After 6 months of sediment exposure, the bag pieces recorded negligible degradation while the control cellulose filter paper underwent substantial degradation. The bag showed initial signs of surface disintegration (cracks and holes) when studied under a microscope and displayed notable discolouration from white to pink and yellow. Nonetheless, the bag retained 85% of its initial weight whereas the filter paper lost 60% of its initial weight.
It was noted that the presence of the bags altered the seabed geochemistry. Temperature and oxygen concentration of the sediment were lower than before as the bags acted as a barrier against gas and heat exchange between the seawater and the sediment.
Consequently, the seabed acts as a sink for bioplastics. It becomes more apparent in temperate waters where water temperature is lower and less conducive for decomposition.
And, of course, we have forgotten about the seagrass community (yet again).
The presence of seagrass counteracts these changes.
The Mediterranean seagrass species reverse the geochemistry changes of the sediment. Its natural metabolic activities raise sediment temperature. And for species like Z. noltei, it releases oxygen into the ground to establish more favourable seabed conditions for root growth and to protect itself against any nearby reduced phytotoxic compounds.
In relation to plant growth and plant-plant interaction, the results of the study conclude that the bag increases competition for space and resources between specie(s), both in monospecific and mixed meadows. So, the presence of the biodegradable bag introduces yet another local stressor to the seagrass.
Consequently, the presence of these bags on the seabed acts just like highways cutting through terrestrial forests causing spatial fragmentation within the seagrass community. Like the terrestrial setting, fragmenting the seagrass ecosystem leads to habitat destruction and isolation leading to the formation of discontinuities within the original seagrass area. These discontinuities hinder genetic flow and reduce diversity and thus, weaken the resilience of the seagrass community to future disturbances.

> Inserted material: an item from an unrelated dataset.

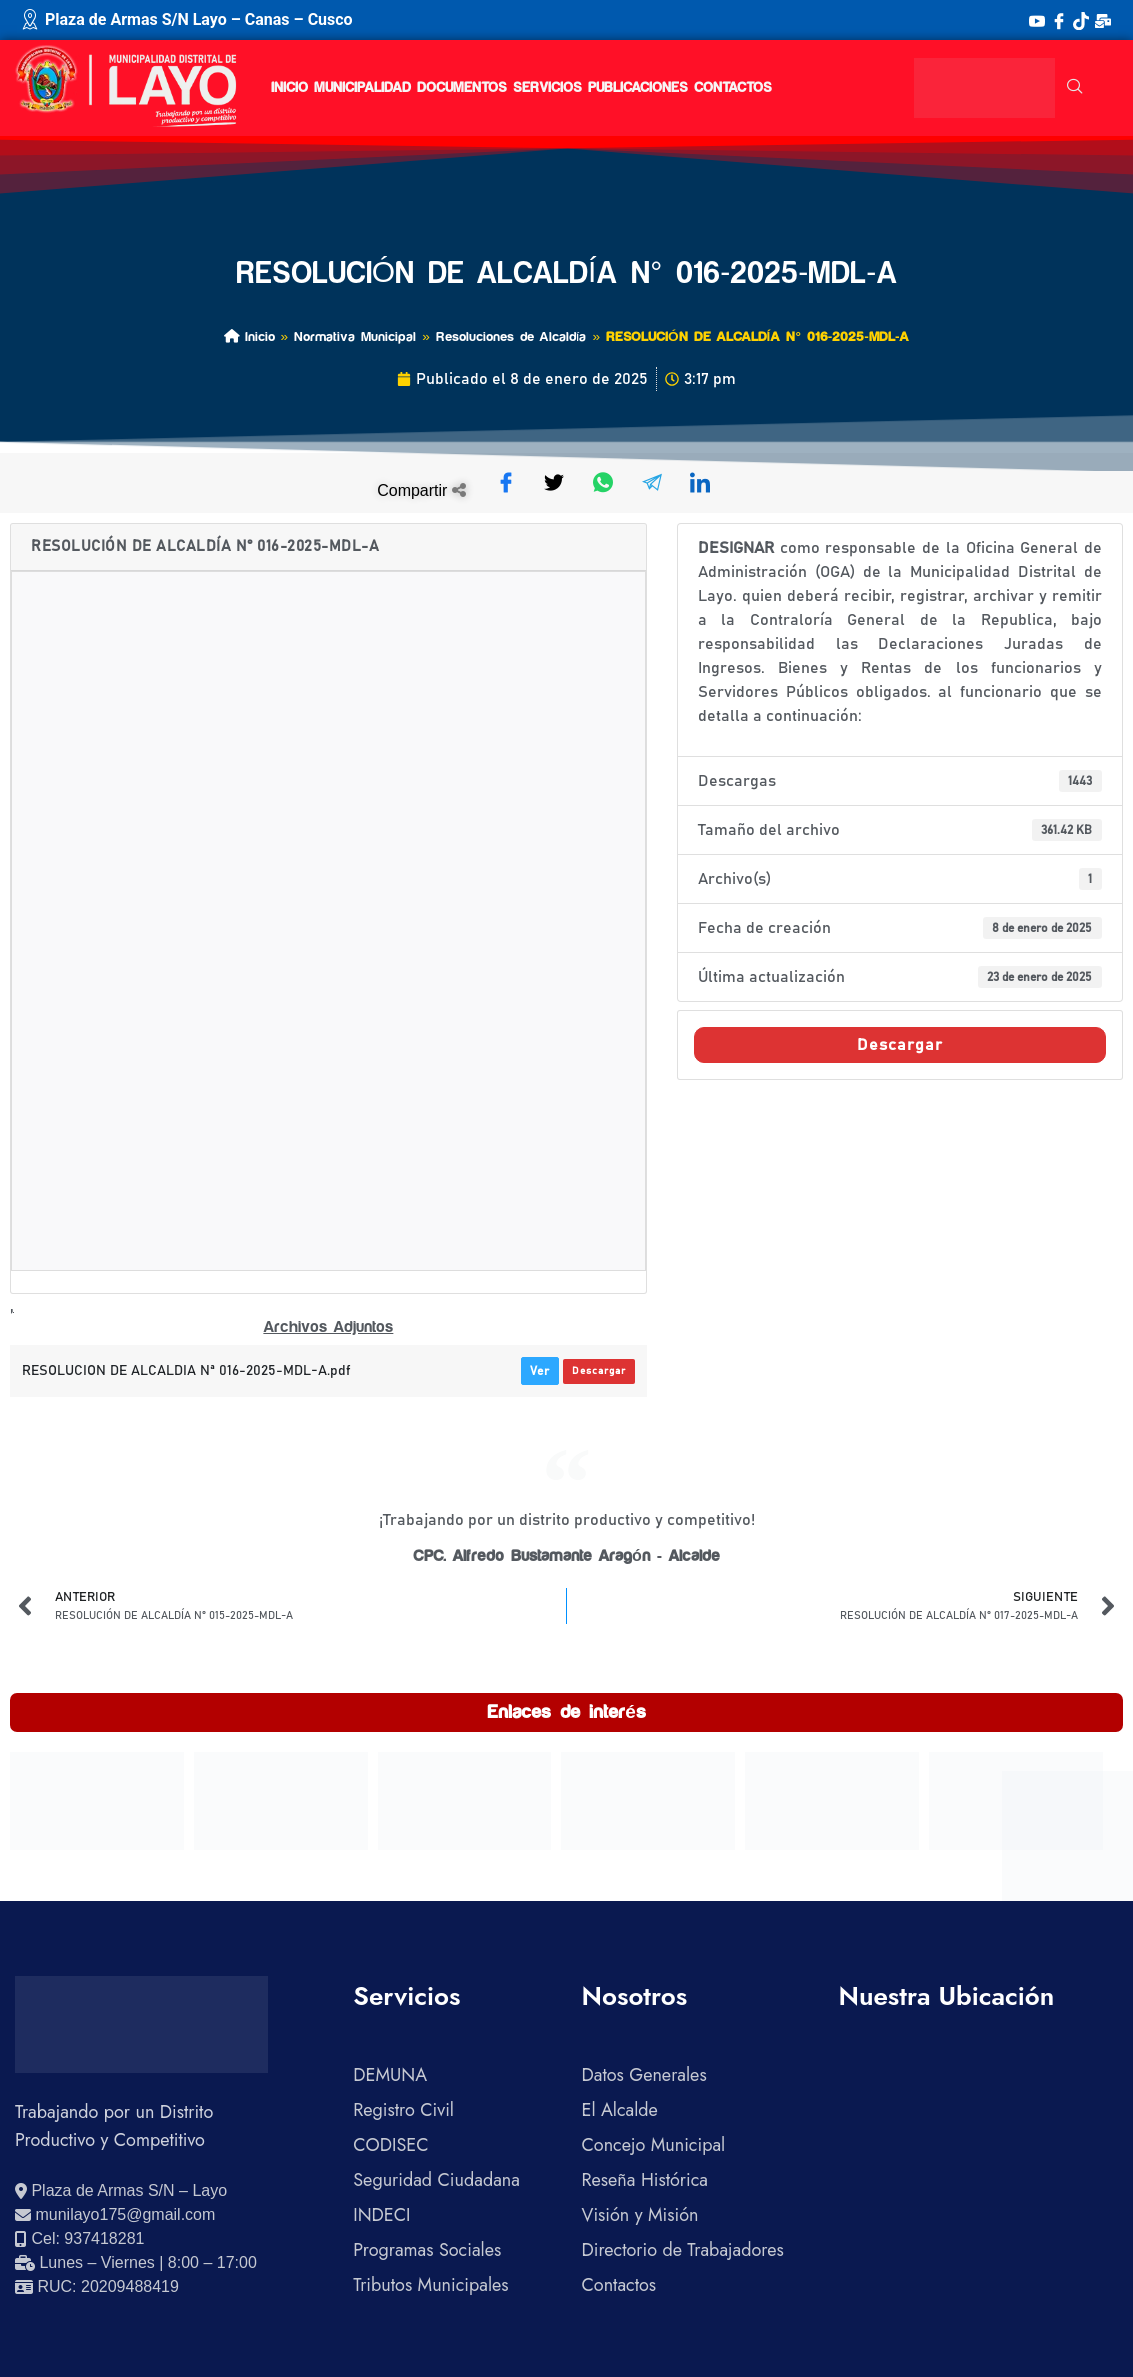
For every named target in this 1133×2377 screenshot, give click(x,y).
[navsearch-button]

Even as these biodegradable bags become the plastics of the near future, to end off on a positive note, they hold potential for future success.

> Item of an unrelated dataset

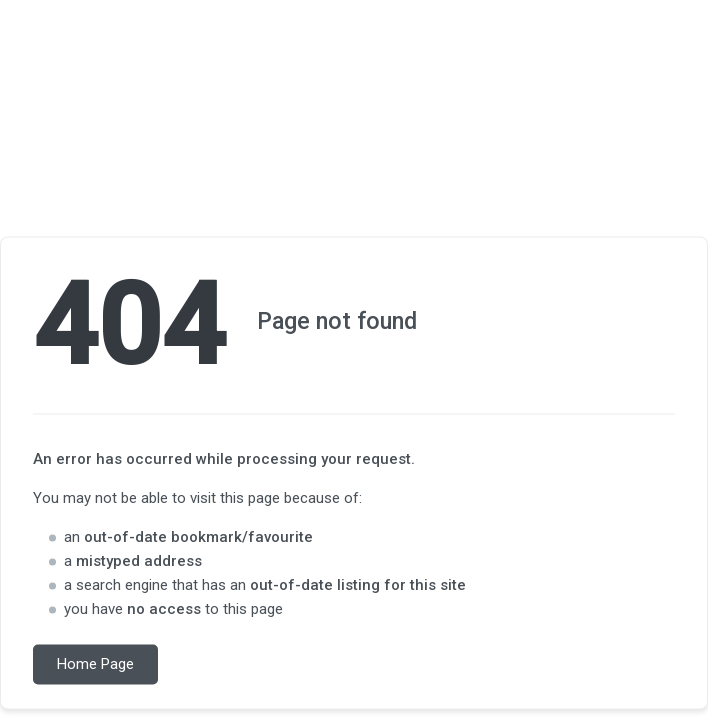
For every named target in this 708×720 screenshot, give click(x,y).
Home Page (95, 665)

In these outdoor stimulations, the controlled natural environment was sufficiently microbial active to degrade the cellulose and starch materials. This potentially suggests that marine environment itself already holds an important key to success. Furthermore, given the differential degradation rates of the filter paper and the bag pieces, the actual rate of bio-plastic deterioration really depends on the composition of the bag and its local context. Granted that the experiments conducted tried to emulate the real marine environment, the lack of wave abrasion and amount of ultraviolet radiation cannot be replicated.
For now, biodegradable plastics offers us a dim light amidst despair as it paves the way for better innovations. And as this new study shines more light onto the interface between bioplastics, sea grass and sediment bed, it creates more opportunities for further research into the long-term impacts of biodegradable plastics and the deterioration success of different types of bag compositions.
Regardless of this technological breakthrough, our plastic problem cannot be swept under the rug and forgotten.
Let us all keep in mind that plastics – biodegradable or not – are not natural entities that belong to the marine world and we should do our best to keep them out of it.
Balestri, Elena et al. “Biodegradable Plastic Bags On The Seafloor: A Future Threat For Seagrass Meadows?.” Science of The Total Environment 605-606 (2017): 755-763.